[REQUIRED WORK] In full and exactly, please return the records, but keep out the pictures.

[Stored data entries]
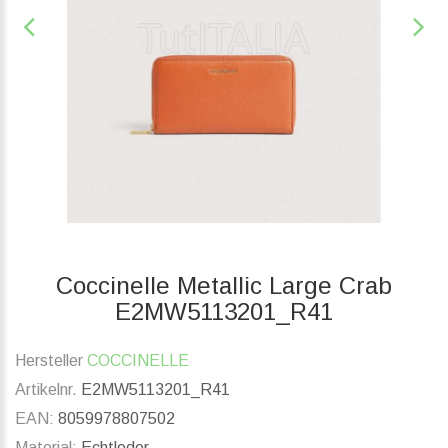
Coccinelle Metallic Large Crab
E2MW5113201_R41
Hersteller
COCCINELLE
Artikelnr.
E2MW5113201_R41
EAN:
8059978807502
Material:
Echtleder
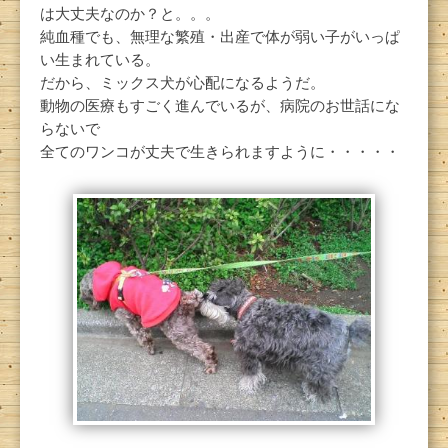
は大丈夫なのか？と。。。
純血種でも、無理な繁殖・出産で体が弱い子がいっぱ
い生まれている。
だから、ミックス犬が心配になるようだ。
動物の医療もすごく進んでいるが、病院のお世話にな
らないで
全てのワンコが丈夫で生きられますように・・・・・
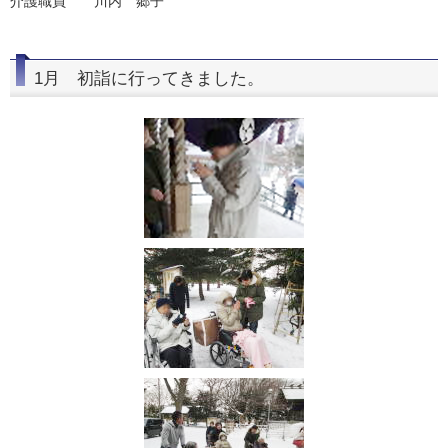
介護職員 川内 郷子
1月 初詣に行ってきました。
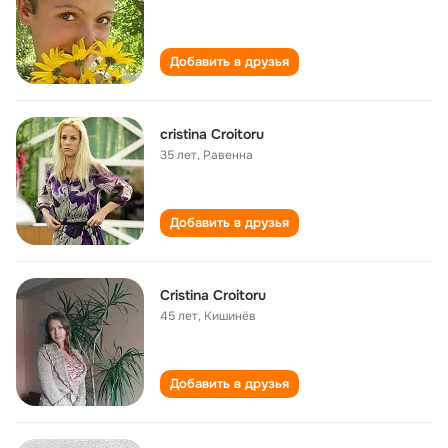
Добавить в друзья
cristina Croitoru
35 лет
,
Равенна
Добавить в друзья
Cristina Croitoru
45 лет
,
Кишинёв
Добавить в друзья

[TASK SOLUTION]
Coccinelle Metallic Large Crab
E2MW5113201_R41
Hersteller
COCCINELLE
Artikelnr.
E2MW5113201_R41
EAN:
8059978807502
Material:
Echtleder
は大丈夫なのか？と。。。
純血種でも、無理な繁殖・出産で体が弱い子がいっぱ
い生まれている。
だから、ミックス犬が心配になるようだ。
動物の医療もすごく進んでいるが、病院のお世話にな
らないで
全てのワンコが丈夫で生きられますように・・・・・
介護職員 川内 郷子
1月 初詣に行ってきました。
Добавить в друзья
cristina Croitoru
35 лет
,
Равенна
Добавить в друзья
Cristina Croitoru
45 лет
,
Кишинёв
Добавить в друзья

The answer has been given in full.